There is a further corollary—in order to understand the Gospels or Acts, or Paul’s letters, or Revelation, one needs to understand the features and characteristics of such ancient literature—in short their respective genres. The Gospels are written like ancient biographies, not modern ones, or in the case of Luke-Acts like an ancient work of Hellenistic (and Septuagintal) historiography. Unless one knows the conventions and limitations that apply to such literature, one is in no position at all to evaluate whether there are “inconsistencies” “errors” or other problematic features of such literature. Error can only be assessed on the basis of what an author is attempting to do and what literary conventions he is following. Let us take an example Bart uses from p. 7 of his book—the fact that in John the cleansing of the temple comes early in the Gospel account, whereas in the Synoptics it is found in the Passion narrative. He is right of course that some modern conservative Christians have attempted to reconcile these differences by suggesting Jesus did the deed twice— once at the beginning and once at the end of the ministry. The problem is, that this conclusion is just as anachronistic (and genre ignoring) as the conclusion that the Gospels contradict each other on this point. What do I mean?

If you actually bother to read ancient biographies (see e.g. Tacitus’s Life of Agricola, or Plutarch’s famous parallel lives) you will discover that the ancients were not pedants when it comes to the issue of strict chronology as we are today. The ancient biographical or historiographical work operated with the freedom to arrange there material in several different ways, including topically, geographically, chronologically, to mention but three. Yes they had a secondary interest in chronology in broad strokes, but only a secondary interest in that.
If one studies the Fourth Gospel in detail and closely in the Greek, comparing it to other ancient biographies what one learns is that it is a highly schematized and edited product, and the sign narratives are arranged theologically not primarily chronologically. And whilst this might cause a modern person some consternation, it is not a reason to say that John contradicts the Synoptics on this Temple cleansing matter.
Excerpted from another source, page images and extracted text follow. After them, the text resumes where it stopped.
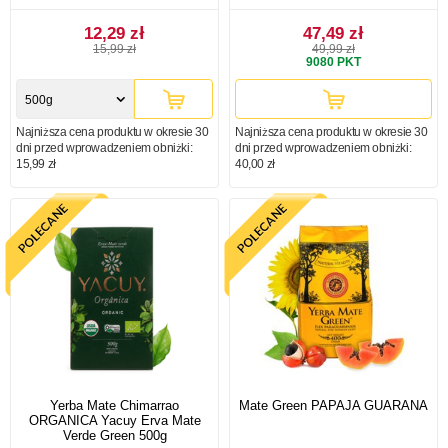
12,29 zł
47,49 zł
15,99 zł
49,99 zł
9080
PKT
500g
Najniższa cena produktu w okresie 30
Najniższa cena produktu w okresie 30
dni przed wprowadzeniem obniżki:
dni przed wprowadzeniem obniżki:
15,99 zł
40,00 zł
Yerba Mate Chimarrao
Mate Green PAPAJA GUARANA
ORGANICA Yacuy Erva Mate
Verde Green 500g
The Fourth Gospel begins by showing that Jesus replaces the institutions of Judaism with himself—a theological message (he is the Passover lamb, he is the Temple where God’s presence dwells etc.). The Synoptic writers are likely presenting a more chronologically apt picture of when this event actually happened. But strict chronology was not the major purpose of the Fourth Evangelist, we should not fault him for not giving us information we might want to have, or for focusing on the theological import of the event, rather than its timing. Such was the freedom, within limits, of ancient biographies and histories. I must disagree with the conclusion then when Bart says “Historically speaking, then, the accounts are not reconcilable.” (p. 7). False. This is only so if one insists on a flat modern anachronistic reading of the text which pays no attention to what the authors are attempting.

Anachronistic reading is Ehrman’s specialty, and it sure seems to sell.